● **What is needed**
Each entry below is to be restated word for word, with no pictures carried over.

● **Data under study**
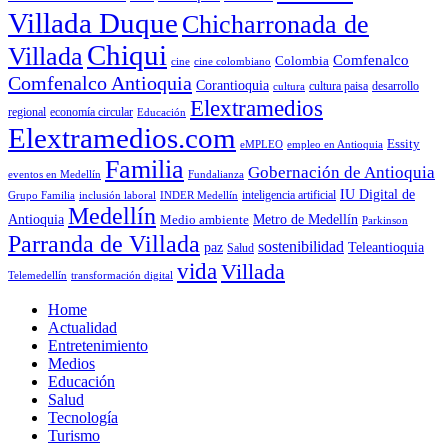
Villada Duque
Chicharronada de
Chiqui
Villada
Comfenalco
Colombia
cine colombiano
cine
Comfenalco Antioquia
Corantioquia
cultura
cultura paisa
desarrollo
Elextramedios
economía circular
regional
Educación
Elextramedios.com
Essity
empleo en Antioquia
eMPLEO
Familia
Gobernación de Antioquia
Fundalianza
eventos en Medellín
IU Digital de
inclusión laboral
INDER Medellín
inteligencia artificial
Grupo Familia
Medellín
Antioquia
Metro de Medellín
Medio ambiente
Parkinson
Parranda de Villada
sostenibilidad
paz
Teleantioquia
Salud
vida
Villada
Telemedellín
transformación digital
Home
Actualidad
Entretenimiento
Medios
Educación
Salud
Tecnología
Turismo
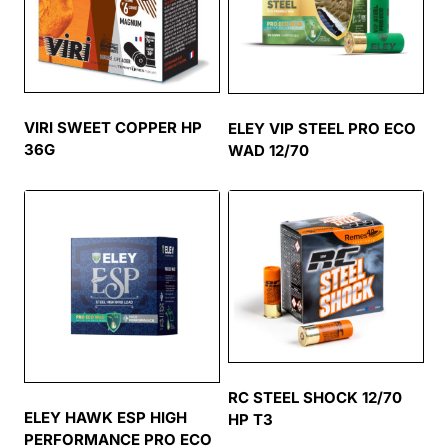
VIRI SWEET COPPER HP
ELEY VIP STEEL PRO ECO
36G
WAD 12/70
RC STEEL SHOCK 12/70
ELEY HAWK ESP HIGH
HP T3
PERFORMANCE PRO ECO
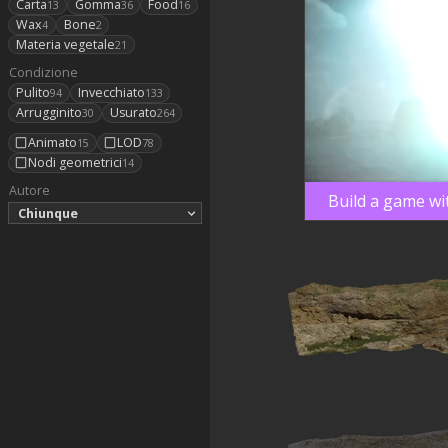
Carta
Gomma
Food
13
36
16
Wax
Bone
4
2
Materia vegetale
21
Condizione
Pulito
Invecchiato
94
133
Arrugginito
Usurato
30
264
Animato
LOD
15
78
Nodi geometrici
14
Autore
Build a game wi
Chiunque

● **Your solution**
Villada Duque
Chicharronada de
Chiqui
Villada
Comfenalco
Colombia
cine colombiano
cine
Comfenalco Antioquia
Corantioquia
cultura
cultura paisa
desarrollo
Elextramedios
economía circular
regional
Educación
Elextramedios.com
Essity
empleo en Antioquia
eMPLEO
Familia
Gobernación de Antioquia
Fundalianza
eventos en Medellín
IU Digital de
inclusión laboral
INDER Medellín
inteligencia artificial
Grupo Familia
Medellín
Antioquia
Metro de Medellín
Medio ambiente
Parkinson
Parranda de Villada
sostenibilidad
paz
Teleantioquia
Salud
vida
Villada
Telemedellín
transformación digital
Home
Actualidad
Entretenimiento
Medios
Educación
Salud
Tecnología
Turismo
VIRI SWEET COPPER HP
ELEY VIP STEEL PRO ECO
36G
WAD 12/70
RC STEEL SHOCK 12/70
ELEY HAWK ESP HIGH
HP T3
PERFORMANCE PRO ECO
Carta
Gomma
Food
13
36
16
Wax
Bone
4
2
Materia vegetale
21
Condizione
Pulito
Invecchiato
94
133
Arrugginito
Usurato
30
264
Animato
LOD
15
78
Nodi geometrici
14
Autore
Build a game wi
Chiunque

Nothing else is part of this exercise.